* RECORDS PROVIDED
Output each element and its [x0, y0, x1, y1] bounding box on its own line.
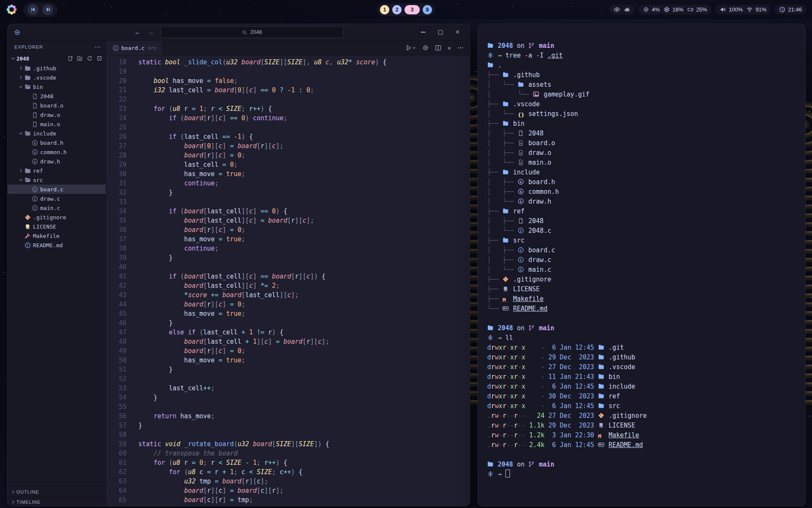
code-line-52[interactable]: 52 [106, 374, 470, 384]
code-line-41[interactable]: 41 if (board[last_cell][c] == board[r][c… [106, 272, 470, 281]
code-line-19[interactable]: 19 [106, 67, 470, 76]
code-line-47[interactable]: 47 else if (last_cell + 1 != r) { [106, 328, 470, 337]
close-button[interactable]: × [455, 29, 461, 35]
collapse-folders-button[interactable] [96, 55, 102, 61]
code-line-38[interactable]: 38 continue; [106, 244, 470, 253]
code-line-23[interactable]: 23 for (u8 r = 1; r < SIZE; r++) { [106, 104, 470, 113]
code-line-26[interactable]: 26 if (last_cell == -1) { [106, 132, 470, 141]
code-line-34[interactable]: 34 if (board[last_cell][c] == 0) { [106, 207, 470, 216]
code-line-36[interactable]: 36 board[r][c] = 0; [106, 225, 470, 235]
code-line-57[interactable]: 57} [106, 421, 470, 430]
more-actions-button[interactable] [457, 44, 464, 51]
code-line-32[interactable]: 32 } [106, 188, 470, 197]
explorer-item-board.c[interactable]: Cboard.c [8, 185, 106, 194]
explorer-item-bin[interactable]: bin [8, 82, 106, 91]
explorer-item-.gitignore[interactable]: .gitignore [8, 213, 106, 222]
explorer-item-LICENSE[interactable]: LICENSE [8, 222, 106, 231]
explorer-more-button[interactable]: ⋯ [94, 43, 101, 51]
weather-module[interactable] [609, 5, 634, 14]
code-line-20[interactable]: 20 bool has_move = false; [106, 76, 470, 86]
explorer-item-include[interactable]: include [8, 129, 106, 138]
explorer-item-draw.o[interactable]: draw.o [8, 110, 106, 119]
explorer-item-board.h[interactable]: hboard.h [8, 138, 106, 147]
explorer-item-README.md[interactable]: README.md [8, 240, 106, 250]
refresh-button[interactable] [87, 55, 93, 61]
explorer-item-.vscode[interactable]: .vscode [8, 73, 106, 82]
code-line-42[interactable]: 42 board[last_cell][c] *= 2; [106, 281, 470, 290]
clock-module[interactable]: 21:46 [775, 5, 806, 14]
explorer-item-board.o[interactable]: board.o [8, 101, 106, 110]
explorer-item-2048[interactable]: 2048 [8, 91, 106, 101]
editor-settings-button[interactable] [422, 44, 429, 51]
code-line-58[interactable]: 58 [106, 430, 470, 439]
workspace-1[interactable]: 1 [380, 5, 390, 14]
explorer-item-Makefile[interactable]: Makefile [8, 231, 106, 240]
explorer-item-.github[interactable]: .github [8, 64, 106, 73]
code-line-28[interactable]: 28 board[r][c] = 0; [106, 151, 470, 160]
code-line-60[interactable]: 60 // transpose the board [106, 449, 470, 458]
maximize-button[interactable] [437, 29, 443, 35]
back-button[interactable]: ← [134, 28, 141, 36]
new-folder-button[interactable] [77, 55, 83, 61]
minimize-button[interactable] [420, 29, 426, 35]
code-line-18[interactable]: 18static bool _slide_col(u32 board[SIZE]… [106, 58, 470, 67]
code-line-51[interactable]: 51 } [106, 365, 470, 374]
code-line-59[interactable]: 59static void _rotate_board(u32 board[SI… [106, 439, 470, 449]
code-line-25[interactable]: 25 [106, 123, 470, 132]
terminal-window[interactable]: 2048 on main → tree -a -I .git .├── .git… [477, 24, 806, 506]
explorer-item-main.c[interactable]: Cmain.c [8, 203, 106, 213]
search-box[interactable]: 2048 [161, 26, 343, 38]
code-line-62[interactable]: 62 for (u8 c = r + 1; c < SIZE; c++) { [106, 467, 470, 477]
code-line-33[interactable]: 33 [106, 197, 470, 207]
code-line-39[interactable]: 39 } [106, 253, 470, 262]
explorer-item-src[interactable]: src [8, 175, 106, 185]
code-line-56[interactable]: 56 return has_move; [106, 411, 470, 421]
launcher-icon[interactable] [6, 4, 17, 15]
workspace-3[interactable]: 3 [405, 5, 420, 14]
explorer-item-draw.c[interactable]: Cdraw.c [8, 194, 106, 203]
code-line-27[interactable]: 27 board[0][c] = board[r][c]; [106, 141, 470, 151]
code-line-50[interactable]: 50 has_move = true; [106, 356, 470, 365]
workspace-2[interactable]: 2 [392, 5, 402, 14]
code-line-54[interactable]: 54 } [106, 393, 470, 402]
code-line-45[interactable]: 45 has_move = true; [106, 309, 470, 318]
tab-board.c[interactable]: C board.c src [106, 41, 163, 55]
close-editor-button[interactable]: × [447, 44, 451, 52]
media-prev-button[interactable] [27, 4, 38, 15]
code-line-43[interactable]: 43 *score += board[last_cell][c]; [106, 290, 470, 300]
outline-panel[interactable]: OUTLINE [8, 486, 106, 497]
code-line-64[interactable]: 64 board[r][c] = board[c][r]; [106, 486, 470, 495]
explorer-item-common.h[interactable]: hcommon.h [8, 147, 106, 157]
code-line-31[interactable]: 31 continue; [106, 179, 470, 188]
system-stats-module[interactable]: 4% 16% 25% [639, 5, 711, 14]
code-line-21[interactable]: 21 i32 last_cell = board[0][c] == 0 ? -1… [106, 86, 470, 95]
code-line-53[interactable]: 53 last_cell++; [106, 384, 470, 393]
workspace-8[interactable]: 8 [423, 5, 432, 14]
code-line-24[interactable]: 24 if (board[r][c] == 0) continue; [106, 113, 470, 123]
audio-network-module[interactable]: 100% 91% [716, 5, 771, 14]
explorer-item-main.o[interactable]: main.o [8, 119, 106, 129]
run-button[interactable] [405, 44, 416, 51]
explorer-item-ref[interactable]: ref [8, 166, 106, 175]
code-line-65[interactable]: 65 board[c][r] = tmp; [106, 495, 470, 505]
code-line-29[interactable]: 29 last_cell = 0; [106, 160, 470, 169]
code-line-30[interactable]: 30 has_move = true; [106, 169, 470, 179]
code-line-49[interactable]: 49 board[r][c] = 0; [106, 346, 470, 356]
code-line-22[interactable]: 22 [106, 95, 470, 104]
code-line-40[interactable]: 40 [106, 262, 470, 272]
explorer-item-draw.h[interactable]: hdraw.h [8, 157, 106, 166]
code-line-35[interactable]: 35 board[last_cell][c] = board[r][c]; [106, 216, 470, 225]
code-line-55[interactable]: 55 [106, 402, 470, 411]
new-file-button[interactable] [67, 55, 73, 61]
code-line-48[interactable]: 48 board[last_cell + 1][c] = board[r][c]… [106, 337, 470, 346]
forward-button[interactable]: → [148, 28, 154, 36]
code-line-61[interactable]: 61 for (u8 r = 0; r < SIZE - 1; r++) { [106, 458, 470, 467]
code-line-37[interactable]: 37 has_move = true; [106, 235, 470, 244]
code-line-63[interactable]: 63 u32 tmp = board[r][c]; [106, 477, 470, 486]
split-editor-button[interactable] [435, 44, 442, 51]
code-line-44[interactable]: 44 board[r][c] = 0; [106, 300, 470, 309]
code-line-46[interactable]: 46 } [106, 318, 470, 328]
project-root-row[interactable]: 2048 [8, 53, 106, 64]
media-next-button[interactable] [42, 4, 53, 15]
timeline-panel[interactable]: TIMELINE [8, 497, 106, 506]
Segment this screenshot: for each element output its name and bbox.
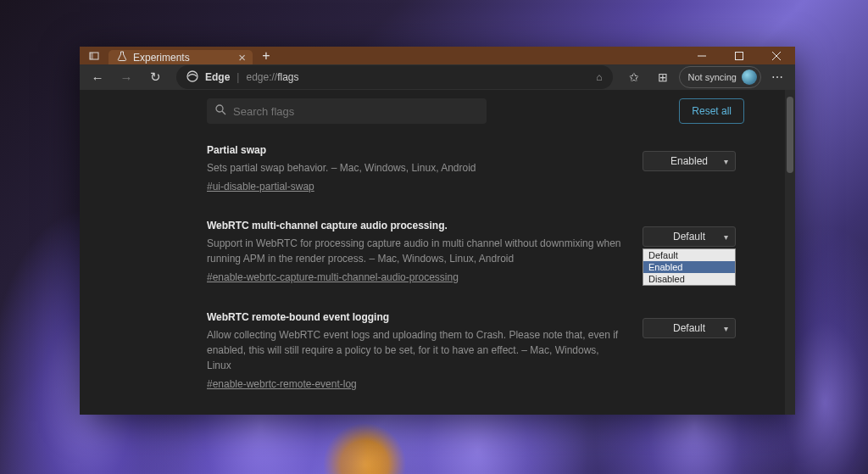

* TASK TO COMPLETE
Pull every line with the string "module" out of the material.

* RESPONSE BOX
weather-module[interactable] [609, 5, 634, 14]
clock-module[interactable]: 21:46 [775, 5, 806, 14]
system-stats-module[interactable]: 4% 16% 25% [639, 5, 711, 14]
audio-network-module[interactable]: 100% 91% [716, 5, 771, 14]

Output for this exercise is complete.